SNCF is now testing the first of a build of 40 TGV Océane double-deck high speed trainsets ordered from Alstom at a cost of €1·2bn to operate between Paris and southwestern France.

FRANCE: Having worked with the government to find ‘a balanced solution’ to maintaining employment at Alstom’s Belfort plant while modernising the TGV fleet ‘to deliver the greatest benefit for passengers’, SNCF announced on February 16 that it would be ordering 15 additional TGV Duplex trainsets for the Paris – Bordeaux route.

Under the Belfort rescue package announced in October 2016, it was expected that the government would itself order 15 high speed trainsets to be deployed on cross-country services on conventional infrastructure between Bordeaux and Marseille.

Instead, it has now been agreed that SNCF will purchase the 15 trainsets, following on from a current order for 40. This will save €150m that it would have spent on refurbishing 24 TGVs. SNCF also says that it will benefit from a younger, homogenous double-deck fleet for Atlantique services, offering more capacity.

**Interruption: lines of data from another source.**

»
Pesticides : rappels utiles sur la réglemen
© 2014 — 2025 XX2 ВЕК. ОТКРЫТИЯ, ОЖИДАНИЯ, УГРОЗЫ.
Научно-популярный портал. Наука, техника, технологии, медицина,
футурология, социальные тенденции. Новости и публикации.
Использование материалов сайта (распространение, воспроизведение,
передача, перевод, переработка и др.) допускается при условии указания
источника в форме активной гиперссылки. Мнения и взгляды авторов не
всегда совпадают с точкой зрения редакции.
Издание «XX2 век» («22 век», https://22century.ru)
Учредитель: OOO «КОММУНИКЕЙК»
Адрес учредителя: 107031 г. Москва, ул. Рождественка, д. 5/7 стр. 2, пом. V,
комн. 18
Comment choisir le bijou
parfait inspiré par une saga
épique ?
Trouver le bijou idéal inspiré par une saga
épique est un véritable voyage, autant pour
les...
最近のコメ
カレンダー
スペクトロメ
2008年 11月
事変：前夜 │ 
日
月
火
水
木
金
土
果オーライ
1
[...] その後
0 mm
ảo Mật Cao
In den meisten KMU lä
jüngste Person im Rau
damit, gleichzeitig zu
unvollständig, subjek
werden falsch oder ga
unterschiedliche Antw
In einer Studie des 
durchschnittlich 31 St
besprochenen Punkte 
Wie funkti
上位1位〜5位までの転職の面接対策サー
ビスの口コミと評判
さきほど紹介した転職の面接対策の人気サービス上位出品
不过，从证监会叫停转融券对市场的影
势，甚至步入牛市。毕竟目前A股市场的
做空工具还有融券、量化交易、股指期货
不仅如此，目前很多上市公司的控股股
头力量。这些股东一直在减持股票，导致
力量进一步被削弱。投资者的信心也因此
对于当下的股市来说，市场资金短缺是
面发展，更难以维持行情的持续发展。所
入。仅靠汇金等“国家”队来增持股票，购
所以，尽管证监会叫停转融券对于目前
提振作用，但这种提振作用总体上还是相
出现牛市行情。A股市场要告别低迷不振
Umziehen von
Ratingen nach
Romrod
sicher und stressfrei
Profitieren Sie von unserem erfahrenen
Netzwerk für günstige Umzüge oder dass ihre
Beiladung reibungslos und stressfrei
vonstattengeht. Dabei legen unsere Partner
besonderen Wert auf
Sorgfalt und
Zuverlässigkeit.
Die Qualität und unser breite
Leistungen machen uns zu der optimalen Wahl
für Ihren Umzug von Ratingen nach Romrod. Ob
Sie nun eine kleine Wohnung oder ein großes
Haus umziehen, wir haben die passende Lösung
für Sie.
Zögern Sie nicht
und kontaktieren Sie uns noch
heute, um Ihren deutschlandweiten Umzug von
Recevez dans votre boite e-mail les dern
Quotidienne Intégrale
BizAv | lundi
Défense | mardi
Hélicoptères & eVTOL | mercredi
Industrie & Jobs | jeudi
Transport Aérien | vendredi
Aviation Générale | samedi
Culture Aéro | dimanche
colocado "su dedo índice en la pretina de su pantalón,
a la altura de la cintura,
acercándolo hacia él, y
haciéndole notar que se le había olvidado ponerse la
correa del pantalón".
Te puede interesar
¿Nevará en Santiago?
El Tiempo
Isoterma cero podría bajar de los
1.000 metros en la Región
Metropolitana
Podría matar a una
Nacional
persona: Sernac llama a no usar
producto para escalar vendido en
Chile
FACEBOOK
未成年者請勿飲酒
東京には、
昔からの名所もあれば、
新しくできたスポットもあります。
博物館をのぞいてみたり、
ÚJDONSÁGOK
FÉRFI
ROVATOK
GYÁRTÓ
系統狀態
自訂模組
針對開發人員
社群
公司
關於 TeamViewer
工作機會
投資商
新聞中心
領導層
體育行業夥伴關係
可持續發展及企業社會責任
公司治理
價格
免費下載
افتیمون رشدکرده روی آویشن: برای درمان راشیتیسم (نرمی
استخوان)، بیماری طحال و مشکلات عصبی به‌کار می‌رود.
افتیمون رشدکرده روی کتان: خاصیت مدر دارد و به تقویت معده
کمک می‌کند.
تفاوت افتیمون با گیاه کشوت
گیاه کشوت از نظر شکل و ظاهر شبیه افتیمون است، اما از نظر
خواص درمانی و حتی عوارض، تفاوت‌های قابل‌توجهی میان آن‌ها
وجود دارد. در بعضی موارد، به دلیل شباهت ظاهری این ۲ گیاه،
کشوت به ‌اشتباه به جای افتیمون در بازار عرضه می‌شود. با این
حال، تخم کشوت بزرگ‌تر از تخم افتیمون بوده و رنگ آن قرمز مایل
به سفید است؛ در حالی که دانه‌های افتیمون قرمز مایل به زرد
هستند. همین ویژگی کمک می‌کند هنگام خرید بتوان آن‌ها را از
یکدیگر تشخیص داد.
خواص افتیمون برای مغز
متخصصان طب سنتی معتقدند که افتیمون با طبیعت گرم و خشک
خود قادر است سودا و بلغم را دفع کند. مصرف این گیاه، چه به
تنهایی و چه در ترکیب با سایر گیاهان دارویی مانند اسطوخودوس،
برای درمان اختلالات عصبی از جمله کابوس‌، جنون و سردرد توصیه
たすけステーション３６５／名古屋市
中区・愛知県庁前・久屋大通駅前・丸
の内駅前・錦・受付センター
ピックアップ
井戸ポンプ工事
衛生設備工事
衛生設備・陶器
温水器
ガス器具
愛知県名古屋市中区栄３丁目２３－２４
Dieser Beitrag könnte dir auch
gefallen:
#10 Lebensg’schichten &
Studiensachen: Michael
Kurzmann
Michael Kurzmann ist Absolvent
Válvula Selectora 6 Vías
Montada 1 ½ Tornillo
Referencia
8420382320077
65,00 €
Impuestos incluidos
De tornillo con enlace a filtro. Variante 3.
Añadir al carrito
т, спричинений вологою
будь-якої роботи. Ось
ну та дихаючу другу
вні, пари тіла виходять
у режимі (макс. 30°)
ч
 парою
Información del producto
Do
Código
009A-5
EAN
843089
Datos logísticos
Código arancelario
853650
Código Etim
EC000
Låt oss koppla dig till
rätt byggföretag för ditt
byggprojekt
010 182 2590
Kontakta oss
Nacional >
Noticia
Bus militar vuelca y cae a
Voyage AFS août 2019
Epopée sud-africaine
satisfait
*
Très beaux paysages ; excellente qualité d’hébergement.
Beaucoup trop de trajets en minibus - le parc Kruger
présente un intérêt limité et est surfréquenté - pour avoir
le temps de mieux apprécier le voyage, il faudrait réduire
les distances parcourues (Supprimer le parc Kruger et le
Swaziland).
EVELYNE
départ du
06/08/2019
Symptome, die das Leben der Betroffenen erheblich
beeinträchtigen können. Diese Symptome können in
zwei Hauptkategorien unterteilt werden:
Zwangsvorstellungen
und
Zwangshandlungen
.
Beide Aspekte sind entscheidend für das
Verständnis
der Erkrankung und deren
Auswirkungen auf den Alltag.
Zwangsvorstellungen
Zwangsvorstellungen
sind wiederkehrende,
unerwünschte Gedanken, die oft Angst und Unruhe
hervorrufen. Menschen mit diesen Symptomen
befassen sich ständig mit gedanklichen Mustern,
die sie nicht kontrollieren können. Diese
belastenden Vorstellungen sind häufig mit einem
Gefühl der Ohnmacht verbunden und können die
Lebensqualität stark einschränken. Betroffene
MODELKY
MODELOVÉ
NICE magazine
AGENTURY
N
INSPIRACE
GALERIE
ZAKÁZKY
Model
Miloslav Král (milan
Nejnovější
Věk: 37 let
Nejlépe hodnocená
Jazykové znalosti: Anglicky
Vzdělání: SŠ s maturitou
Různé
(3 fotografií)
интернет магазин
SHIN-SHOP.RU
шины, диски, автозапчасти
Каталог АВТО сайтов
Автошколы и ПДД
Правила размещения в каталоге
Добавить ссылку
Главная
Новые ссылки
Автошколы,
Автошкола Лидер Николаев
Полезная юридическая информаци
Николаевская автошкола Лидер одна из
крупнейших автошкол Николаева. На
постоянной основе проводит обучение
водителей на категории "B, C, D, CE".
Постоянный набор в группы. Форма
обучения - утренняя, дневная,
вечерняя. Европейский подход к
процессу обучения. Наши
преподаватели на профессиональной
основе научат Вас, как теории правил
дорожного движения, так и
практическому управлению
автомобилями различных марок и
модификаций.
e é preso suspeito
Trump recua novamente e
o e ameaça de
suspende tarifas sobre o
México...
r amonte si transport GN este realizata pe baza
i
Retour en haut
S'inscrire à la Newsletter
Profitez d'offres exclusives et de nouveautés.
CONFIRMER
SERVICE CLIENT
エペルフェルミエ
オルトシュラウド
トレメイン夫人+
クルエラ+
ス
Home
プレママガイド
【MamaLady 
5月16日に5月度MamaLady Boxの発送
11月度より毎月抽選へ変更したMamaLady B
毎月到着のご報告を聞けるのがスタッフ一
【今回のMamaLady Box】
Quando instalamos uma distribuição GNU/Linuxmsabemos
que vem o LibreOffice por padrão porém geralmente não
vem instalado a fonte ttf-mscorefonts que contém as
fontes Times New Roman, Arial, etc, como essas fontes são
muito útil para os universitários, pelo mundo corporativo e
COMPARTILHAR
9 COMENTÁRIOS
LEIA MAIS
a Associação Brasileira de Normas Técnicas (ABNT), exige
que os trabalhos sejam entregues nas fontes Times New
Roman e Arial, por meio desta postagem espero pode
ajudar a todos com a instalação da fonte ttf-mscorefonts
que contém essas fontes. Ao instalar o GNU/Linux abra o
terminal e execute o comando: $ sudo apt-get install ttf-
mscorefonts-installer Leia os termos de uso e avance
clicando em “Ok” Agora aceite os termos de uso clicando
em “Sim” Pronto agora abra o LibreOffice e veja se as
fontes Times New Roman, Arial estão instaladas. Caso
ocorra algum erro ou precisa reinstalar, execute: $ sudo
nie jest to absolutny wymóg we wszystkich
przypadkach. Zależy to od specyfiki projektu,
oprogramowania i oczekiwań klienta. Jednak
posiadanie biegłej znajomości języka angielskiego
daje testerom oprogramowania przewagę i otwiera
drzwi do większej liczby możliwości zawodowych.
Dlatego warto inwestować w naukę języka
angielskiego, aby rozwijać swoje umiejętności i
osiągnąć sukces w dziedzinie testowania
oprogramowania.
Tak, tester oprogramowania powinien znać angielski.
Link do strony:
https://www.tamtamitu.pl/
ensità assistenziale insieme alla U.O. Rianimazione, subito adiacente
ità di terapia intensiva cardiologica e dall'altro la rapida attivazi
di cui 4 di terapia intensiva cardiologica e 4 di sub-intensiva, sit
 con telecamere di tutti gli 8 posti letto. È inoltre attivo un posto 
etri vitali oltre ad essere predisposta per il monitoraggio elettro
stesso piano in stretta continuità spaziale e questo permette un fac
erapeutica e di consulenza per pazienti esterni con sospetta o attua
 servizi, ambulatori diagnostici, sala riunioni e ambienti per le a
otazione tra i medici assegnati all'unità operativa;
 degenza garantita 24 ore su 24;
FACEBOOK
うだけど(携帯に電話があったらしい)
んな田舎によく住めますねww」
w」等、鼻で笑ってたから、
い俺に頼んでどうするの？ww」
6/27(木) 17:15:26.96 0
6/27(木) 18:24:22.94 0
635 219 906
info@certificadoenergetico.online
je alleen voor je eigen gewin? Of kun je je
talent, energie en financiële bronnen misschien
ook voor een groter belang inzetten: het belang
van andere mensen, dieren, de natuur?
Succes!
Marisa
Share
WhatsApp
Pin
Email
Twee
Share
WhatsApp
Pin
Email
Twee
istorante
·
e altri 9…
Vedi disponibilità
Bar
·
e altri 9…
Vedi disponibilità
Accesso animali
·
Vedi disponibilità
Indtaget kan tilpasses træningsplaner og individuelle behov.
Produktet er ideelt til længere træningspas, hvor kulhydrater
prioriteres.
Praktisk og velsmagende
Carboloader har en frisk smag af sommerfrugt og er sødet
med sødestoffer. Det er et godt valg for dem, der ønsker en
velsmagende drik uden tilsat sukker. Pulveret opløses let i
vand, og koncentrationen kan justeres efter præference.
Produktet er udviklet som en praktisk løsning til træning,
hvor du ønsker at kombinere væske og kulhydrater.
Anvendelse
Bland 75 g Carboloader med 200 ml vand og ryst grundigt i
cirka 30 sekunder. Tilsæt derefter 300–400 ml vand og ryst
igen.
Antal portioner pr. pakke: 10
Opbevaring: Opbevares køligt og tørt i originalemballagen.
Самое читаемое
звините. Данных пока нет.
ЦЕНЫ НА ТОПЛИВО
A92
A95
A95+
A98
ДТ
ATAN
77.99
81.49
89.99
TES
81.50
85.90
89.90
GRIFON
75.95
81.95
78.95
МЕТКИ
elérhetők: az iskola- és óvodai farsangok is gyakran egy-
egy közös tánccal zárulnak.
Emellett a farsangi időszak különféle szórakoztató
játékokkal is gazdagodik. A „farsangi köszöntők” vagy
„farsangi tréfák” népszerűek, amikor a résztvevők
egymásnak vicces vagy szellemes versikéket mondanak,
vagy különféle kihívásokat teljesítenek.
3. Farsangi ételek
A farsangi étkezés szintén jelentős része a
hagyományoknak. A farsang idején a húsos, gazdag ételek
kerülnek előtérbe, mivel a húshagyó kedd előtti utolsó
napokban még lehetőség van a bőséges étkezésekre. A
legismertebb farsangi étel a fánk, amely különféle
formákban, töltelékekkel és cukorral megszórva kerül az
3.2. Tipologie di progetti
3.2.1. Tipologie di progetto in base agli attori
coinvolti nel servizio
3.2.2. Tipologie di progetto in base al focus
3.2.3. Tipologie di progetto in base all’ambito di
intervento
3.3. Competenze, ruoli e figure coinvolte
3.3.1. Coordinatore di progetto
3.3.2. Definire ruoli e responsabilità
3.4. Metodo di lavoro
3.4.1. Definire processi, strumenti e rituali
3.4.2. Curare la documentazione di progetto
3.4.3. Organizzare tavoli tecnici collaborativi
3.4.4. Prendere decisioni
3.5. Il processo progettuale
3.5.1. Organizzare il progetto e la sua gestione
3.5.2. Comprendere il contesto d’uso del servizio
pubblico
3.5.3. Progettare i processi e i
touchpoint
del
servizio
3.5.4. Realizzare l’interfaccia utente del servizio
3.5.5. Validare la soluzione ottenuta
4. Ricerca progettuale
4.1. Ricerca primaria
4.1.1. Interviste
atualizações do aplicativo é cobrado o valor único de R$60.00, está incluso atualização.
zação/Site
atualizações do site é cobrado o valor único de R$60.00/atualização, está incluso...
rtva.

This is expected to both improve the efficiency and reduce the cost of rolling stock maintenance, with savings to be made in spare parts in particular as the number of TGV classes is reduced from six to three. Under the new order, the first six trainsets are due to be delivered in 2019, with the remaining nine to follow in 2020 when older trainsets will be withdrawn, some now over 35 years old.

The Belfort rescue package also included an order from the government for 30 electric trainsets to be deployed on the TET network. According to SNCF, a call for tenders is now being prepared by the transport ministry and is due to be issued during the first half of 2017, with the new fleet due to enter service by 2022 on routes including Bordeaux – Marseille.